[Opening Record excerpts section]
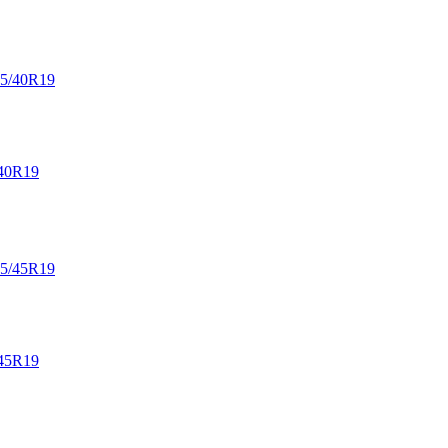
40R19
45R19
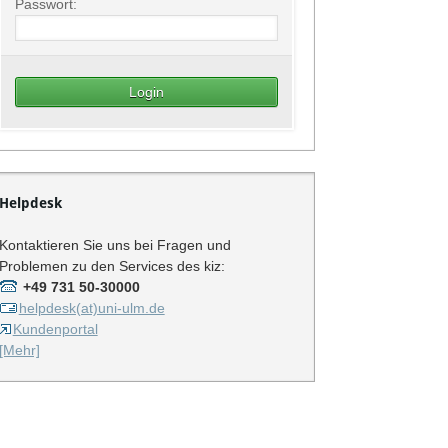
Passwort:
Helpdesk
Kontaktieren Sie uns bei Fragen und
Problemen zu den Services des kiz:
+49 731 50-30000
helpdesk(at)uni-ulm.de
Kundenportal
[Mehr]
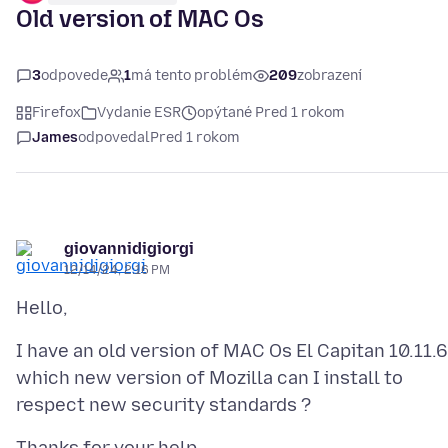
Old version of MAC Os
3
odpovede
1
má tento problém
209
zobrazení
Firefox
Vydanie ESR
opýtané Pred 1 rokom
James
odpovedal
Pred 1 rokom
giovannidigiorgi
12/14/24, 2:16 PM
I have an old version of MAC Os El Capitan 10.11.6
which new version of Mozilla can I install to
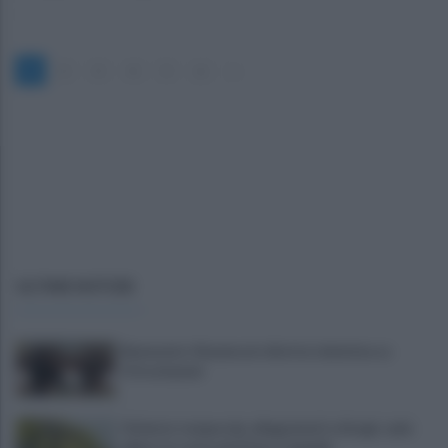
1
2
3
4
5
6
»
ULTIME NOTIZIE
Benevento-Ravenna in diretta televisiva su
Ottochannel
Violento temporale, allagamenti e disagi: cade
albero in contrada Piano Cappelle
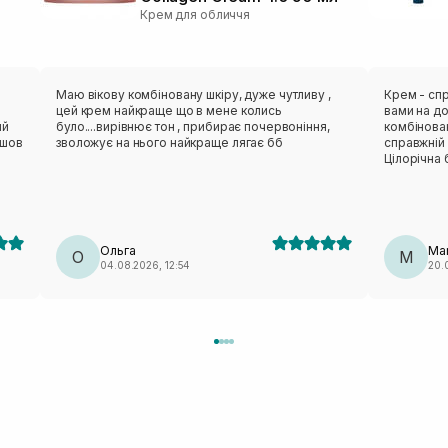
Крем для обличчя
Маю вікову комбіновану шкіру, дуже чутливу ,
Крем - спр
цей крем найкраще що в мене колись
вами на до
ий
було....вирівнює тон , прибирає почервоніння,
комбінован
йшов
зволожує на нього найкраще лягає бб
справжній 
Цілорічна 
і.
знайшла)
Ольга
Mar
О
M
04.08.2026, 12:54
20.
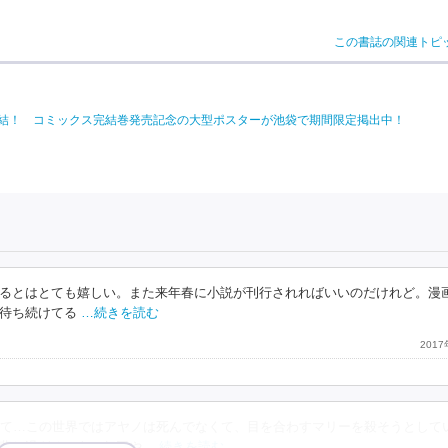
この書誌の関連トピ
完結！ コミックス完結巻発売記念の大型ポスターが池袋で期間限定掲出中！
るとはとても嬉しい。また来年春に小説が刊行されればいいのだけれど。漫
待ち続けてる
…続きを読む
201
て…この世界ではアヤノは死んでなくて、目を合わすマリーを殺そうとして
悲し過ぎる。あと何回や
…続きを読む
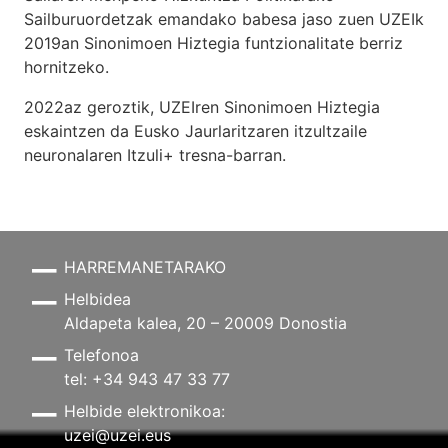
Sailburuordetzak emandako babesa jaso zuen UZEIk
2019an Sinonimoen Hiztegia funtzionalitate berriz
hornitzeko.
2022az geroztik, UZEIren Sinonimoen Hiztegia
eskaintzen da Eusko Jaurlaritzaren itzultzaile
neuronalaren
Itzuli+
tresna-barran.
HARREMANETARAKO
Helbidea
Aldapeta kalea, 20 – 20009 Donostia
Telefonoa
tel: +34 943 47 33 77
Helbide elektronikoa:
uzei@uzei.eus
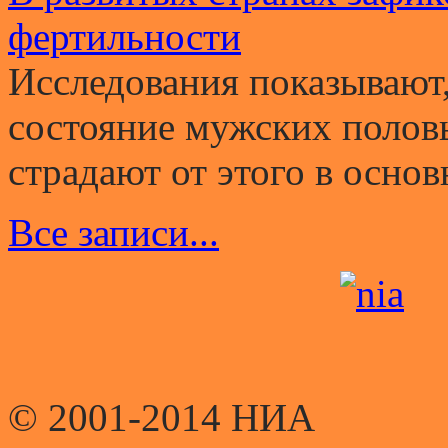
фертильности
Исследования показывают,
состояние мужских полов
страдают от этого в основ
Все записи...
© 2001-2014 НИА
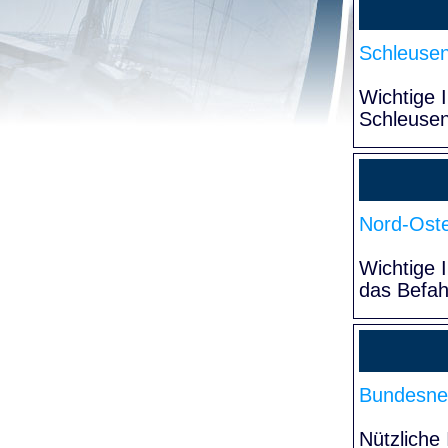
Schleuse
Wichtige 
Schleuse
Nord-Oste
Wichtige 
das Befa
Bundesne
Nützliche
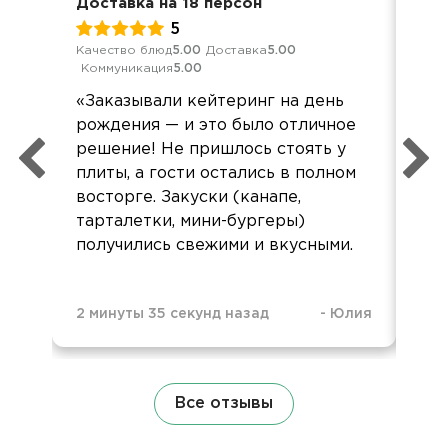
Доставка на 18 персон
Дос
5
Качество блюд
5.00
Доставка
5.00
Кач
Коммуникация
5.00
Ком
«Заказывали кейтеринг на день
Бол
рождения — и это было отличное
вр
решение! Не пришлось стоять у
пом
плиты, а гости остались в полном
восторге. Закуски (канапе,
тарталетки, мини-бургеры)
получились свежими и вкусными.
11 
2 минуты 35 секунд назад
-
Юлия
Все отзывы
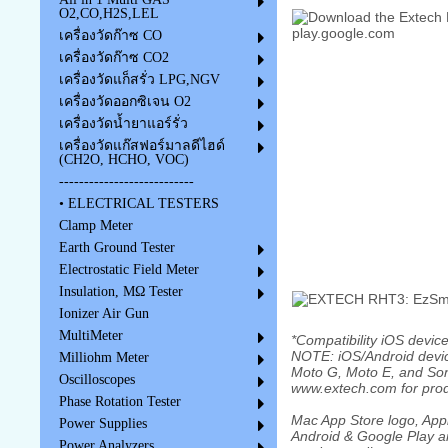
O2,CO,H2S,LEL
เครื่องวัดก๊าซ CO
เครื่องวัดก๊าซ CO2
เครื่องวัดแก็สรั่ว LPG,NGV
เครื่องวัดออกซิเจน O2
เครื่องวัดน้ำยาแอร์รั่ว
เครื่องวัดแก๊สฟอร์มาลดีไฮด์
(CH2O, HCHO, VOC)
---------------------------
• ELECTRICAL TESTERS
Clamp Meter
Earth Ground Tester
Electrostatic Field Meter
Insulation, MΩ Tester
Ionizer Air Gun
MultiMeter
*Compatibility iOS devic
NOTE: iOS/Android devi
Milliohm Meter
Moto G, Moto E, and Son
Oscilloscopes
www.extech.com for prod
Phase Rotation Tester
Mac App Store logo, Appl
Power Supplies
Android & Google Play a
Power Analyzers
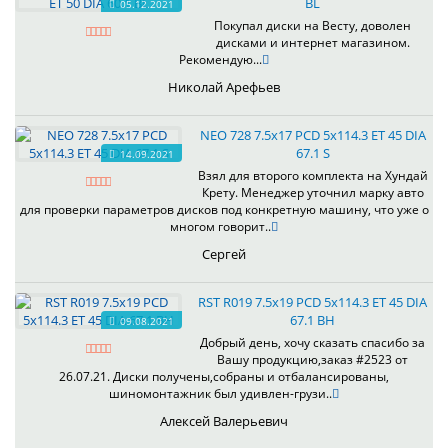
BL
05.12.2021
Покупал диски на Весту, доволен
дисками и интернет магазином.
Рекомендую...
Николай Арефьев
NEO 728 7.5x17 PCD 5x114.3 ET 45 DIA
67.1 S
14.09.2021
Взял для второго комплекта на Хундай
Крету. Менеджер уточнил марку авто
для проверки параметров дисков под конкретную машину, что уже о
многом говорит..
Сергей
RST R019 7.5x19 PCD 5x114.3 ET 45 DIA
67.1 BH
09.08.2021
Добрый день, хочу сказать спасибо за
Вашу продукцию,заказ #2523 от
26.07.21. Диски получены,собраны и отбалансированы,
шиномонтажник был удивлен-грузи..
Алексей Валерьевич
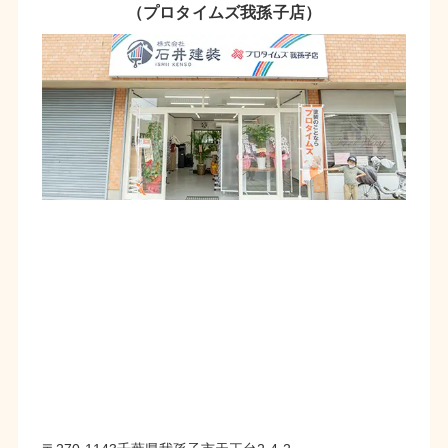
（プロタイムズ我孫子店）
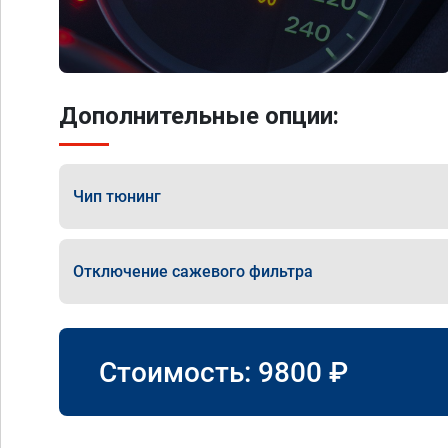
Дополнительные опции:
Чип тюнинг
Отключение сажевого фильтра
Стоимость:
9800
₽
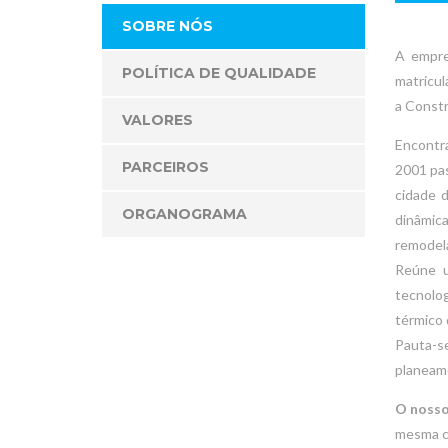
SOBRE NÓS
A empre
POLÍTICA DE QUALIDADE
matricul
a Constr
VALORES
Encontr
PARCEIROS
2001 pas
cidade 
ORGANOGRAMA
dinâmica
remodela
Reúne um
tecnolog
térmico 
Pauta-se
planeame
O nosso
mesma co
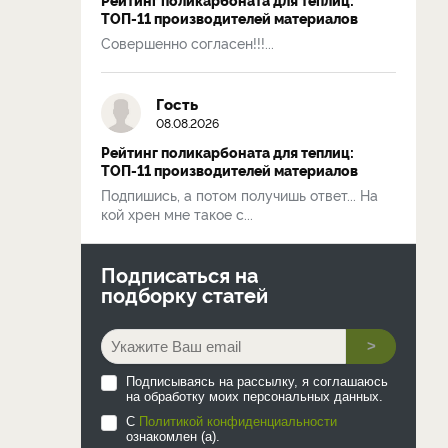
ТОП-11 производителей материалов
Совершенно согласен!!!...
Гость
08.08.2026
Рейтинг поликарбоната для теплиц:
ТОП-11 производителей материалов
Подпишись, а потом получишь ответ... На
кой хрен мне такое с...
Подписаться на
подборку статей
>
Подписываясь на рассылку, я соглашаюсь
на обработку моих персональных данных.
С
Политикой конфиденциальности
ознакомлен (а).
[Closing Record excerpts section]
Without the images, print all of the lines above exactly.

40R19
45R19
Passwort:
Helpdesk
Kontaktieren Sie uns bei Fragen und
Problemen zu den Services des kiz:
+49 731 50-30000
helpdesk(at)uni-ulm.de
Kundenportal
[Mehr]
Old version of MAC Os
3
odpovede
1
má tento problém
209
zobrazení
Firefox
Vydanie ESR
opýtané Pred 1 rokom
James
odpovedal
Pred 1 rokom
giovannidigiorgi
12/14/24, 2:16 PM
I have an old version of MAC Os El Capitan 10.11.6
which new version of Mozilla can I install to
1
2
3
4
5
6
»
ULTIME NOTIZIE
Benevento-Ravenna in diretta televisiva su
Ottochannel
Violento temporale, allagamenti e disagi: cade
albero in contrada Piano Cappelle
Крем для обличчя
Маю вікову комбіновану шкіру, дуже чутливу ,
Крем - спр
цей крем найкраще що в мене колись
вами на до
ий
було....вирівнює тон , прибирає почервоніння,
комбінован
йшов
зволожує на нього найкраще лягає бб
справжній 
Цілорічна 
і.
знайшла)
Ольга
Mar
О
M
04.08.2026, 12:54
20.
この書誌の関連トピ
完結！ コミックス完結巻発売記念の大型ポスターが池袋で期間限定掲出中！
るとはとても嬉しい。また来年春に小説が刊行されればいいのだけれど。漫
待ち続けてる
…続きを読む
201
て…この世界ではアヤノは死んでなくて、目を合わすマリーを殺そうとして
悲し過ぎる。あと何回や
…続きを読む
Sailburuordetzak emandako babesa jaso zuen UZEIk
2019an Sinonimoen Hiztegia funtzionalitate berriz
hornitzeko.
2022az geroztik, UZEIren Sinonimoen Hiztegia
eskaintzen da Eusko Jaurlaritzaren itzultzaile
neuronalaren
Itzuli+
tresna-barran.
HARREMANETARAKO
Helbidea
Aldapeta kalea, 20 – 20009 Donostia
Telefonoa
tel: +34 943 47 33 77
Helbide elektronikoa:
uzei@uzei.eus
фертильности
Исследования показывают,
состояние мужских полов
страдают от этого в основ
Все записи...
© 2001-2014 НИА
Schleuse
Wichtige 
Schleuse
Nord-Oste
Wichtige 
das Befa
Bundesne
Nützliche
Доставка на 18 персон
Дос
5
Качество блюд
5.00
Доставка
5.00
Кач
Коммуникация
5.00
Ком
«Заказывали кейтеринг на день
Бол
рождения — и это было отличное
вр
решение! Не пришлось стоять у
пом
плиты, а гости остались в полном
восторге. Закуски (канапе,
тарталетки, мини-бургеры)
получились свежими и вкусными.
11 
2 минуты 35 секунд назад
-
Юлия
Все отзывы
O2,CO,H2S,LEL
เครื่องวัดก๊าซ CO
เครื่องวัดก๊าซ CO2
เครื่องวัดแก็สรั่ว LPG,NGV
เครื่องวัดออกซิเจน O2
เครื่องวัดน้ำยาแอร์รั่ว
เครื่องวัดแก๊สฟอร์มาลดีไฮด์
(CH2O, HCHO, VOC)
---------------------------
• ELECTRICAL TESTERS
Clamp Meter
Earth Ground Tester
Electrostatic Field Meter
Insulation, MΩ Tester
Ionizer Air Gun
MultiMeter
*Compatibility iOS devic
NOTE: iOS/Android devi
Milliohm Meter
Moto G, Moto E, and Son
Oscilloscopes
www.extech.com for prod
Phase Rotation Tester
Mac App Store logo, Appl
Power Supplies
Android & Google Play a
Power Analyzers
BL
05.12.2021
Покупал диски на Весту, доволен
дисками и интернет магазином.
Рекомендую...
Николай Арефьев
NEO 728 7.5x17 PCD 5x114.3 ET 45 DIA
67.1 S
14.09.2021
Взял для второго комплекта на Хундай
Крету. Менеджер уточнил марку авто
для проверки параметров дисков под конкретную машину, что уже о
многом говорит..
Сергей
RST R019 7.5x19 PCD 5x114.3 ET 45 DIA
67.1 BH
09.08.2021
Добрый день, хочу сказать спасибо за
Вашу продукцию,заказ #2523 от
26.07.21. Диски получены,собраны и отбалансированы,
шиномонтажник был удивлен-грузи..
Алексей Валерьевич
（プロタイムズ我孫子店）
Дополнительные опции:
Чип тюнинг
Отключение сажевого фильтра
Стоимость:
9800
₽
SOBRE NÓS
A empre
POLÍTICA DE QUALIDADE
matricul
a Constr
VALORES
Encontr
PARCEIROS
2001 pas
cidade 
ORGANOGRAMA
dinâmica
remodela
Reúne um
tecnolog
térmico 
Pauta-se
planeame
O nosso
mesma co
ТОП-11 производителей материалов
Совершенно согласен!!!...
Гость
08.08.2026
Рейтинг поликарбоната для теплиц:
ТОП-11 производителей материалов
Подпишись, а потом получишь ответ... На
кой хрен мне такое с...
Подписаться на
подборку статей
>
Подписываясь на рассылку, я соглашаюсь
на обработку моих персональных данных.
С
Политикой конфиденциальности
ознакомлен (а).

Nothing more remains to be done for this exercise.